Background: Facing the problems of unreasonable allocation of medical resources and health inequity, the layout of elite hospitals in China deserves further attention. This paper explores the unbalanced allocation of high-quality resources and its influencing factors in the development of China's health system , so as to provide reference for the rational distribution of high-quality medical resources in China and other countries, from the perspective of space.

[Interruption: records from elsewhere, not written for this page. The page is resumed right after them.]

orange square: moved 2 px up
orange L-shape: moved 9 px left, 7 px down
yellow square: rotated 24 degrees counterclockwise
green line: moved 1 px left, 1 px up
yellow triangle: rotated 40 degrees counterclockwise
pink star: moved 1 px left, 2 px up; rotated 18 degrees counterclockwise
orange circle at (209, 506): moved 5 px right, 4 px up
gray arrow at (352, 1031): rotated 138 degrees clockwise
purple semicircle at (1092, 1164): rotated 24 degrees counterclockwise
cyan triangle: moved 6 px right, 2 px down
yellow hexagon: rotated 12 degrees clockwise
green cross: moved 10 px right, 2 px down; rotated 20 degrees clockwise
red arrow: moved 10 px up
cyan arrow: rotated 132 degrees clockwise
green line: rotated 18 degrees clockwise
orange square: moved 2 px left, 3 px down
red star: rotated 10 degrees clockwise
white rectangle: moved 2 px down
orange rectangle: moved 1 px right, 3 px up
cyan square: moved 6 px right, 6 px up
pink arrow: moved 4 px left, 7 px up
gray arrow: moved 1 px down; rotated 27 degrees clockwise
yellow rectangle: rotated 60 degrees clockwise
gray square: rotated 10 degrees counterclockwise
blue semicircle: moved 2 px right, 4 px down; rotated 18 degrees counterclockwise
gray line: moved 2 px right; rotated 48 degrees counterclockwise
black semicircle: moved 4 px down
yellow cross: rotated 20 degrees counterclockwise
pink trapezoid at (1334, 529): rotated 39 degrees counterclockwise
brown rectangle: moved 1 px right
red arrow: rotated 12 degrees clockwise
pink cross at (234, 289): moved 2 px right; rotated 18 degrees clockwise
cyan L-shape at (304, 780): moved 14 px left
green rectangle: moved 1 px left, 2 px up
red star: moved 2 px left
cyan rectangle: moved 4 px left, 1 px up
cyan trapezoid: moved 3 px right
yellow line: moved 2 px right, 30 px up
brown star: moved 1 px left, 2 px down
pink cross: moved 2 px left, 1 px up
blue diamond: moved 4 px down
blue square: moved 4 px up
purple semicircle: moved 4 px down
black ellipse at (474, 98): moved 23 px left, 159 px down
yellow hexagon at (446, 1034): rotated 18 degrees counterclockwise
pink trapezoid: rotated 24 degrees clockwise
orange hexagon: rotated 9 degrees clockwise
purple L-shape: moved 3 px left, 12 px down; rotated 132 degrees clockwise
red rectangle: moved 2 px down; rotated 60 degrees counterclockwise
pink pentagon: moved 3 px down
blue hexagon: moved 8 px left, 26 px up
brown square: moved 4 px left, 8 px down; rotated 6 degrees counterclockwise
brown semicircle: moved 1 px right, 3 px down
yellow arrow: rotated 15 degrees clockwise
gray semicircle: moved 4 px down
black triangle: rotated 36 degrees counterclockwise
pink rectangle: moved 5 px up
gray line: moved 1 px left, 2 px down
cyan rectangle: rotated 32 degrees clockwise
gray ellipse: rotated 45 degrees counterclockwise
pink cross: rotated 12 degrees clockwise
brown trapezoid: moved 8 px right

Methods: This study investigated 706 elite hospitals in 31 provinces, cities and autonomous regions in 2017. In this paper, geographic weighted regression (GWR), spatial lag model and spatial error model are used to study the influencing factors and spatial heterogeneity of spatial pattern.
Results: Spatial auto-correlation of elite hospitals in China is of great significance and the results of OLS regression showed that city level, number of medical schools, urban population and resident population were its significant variables. Further, its spatial agglomeration phenomenon were confirmed through SEM and SLM model. Among them, the city level is the most important factor affecting the spatial distribution of elite hospitals in China. The influence intensity of urban level gradually weakened from northeast to southwest. And medical colleges, whose degree of influence is gradually increasing from northeast to southwest, is the second influence factor. There is a weak relationship between the distribution of elite hospitals and population size,which indicates other factors' important impact.
Conclusion: China's elite hospitals are unevenly distributed and have obvious spatial heterogeneity. Therefore, we suggest that we should pay attention to the spatial governance of high-quality medical resources, attract medical elites in the region, increase investment in medical education in the scarce areas of elite hospitals and develop tele-medicine service. Through these means, we can solve the problem of unbalanced spatial distribution of medical resources and the demand of areas lacking high-quality medical resources.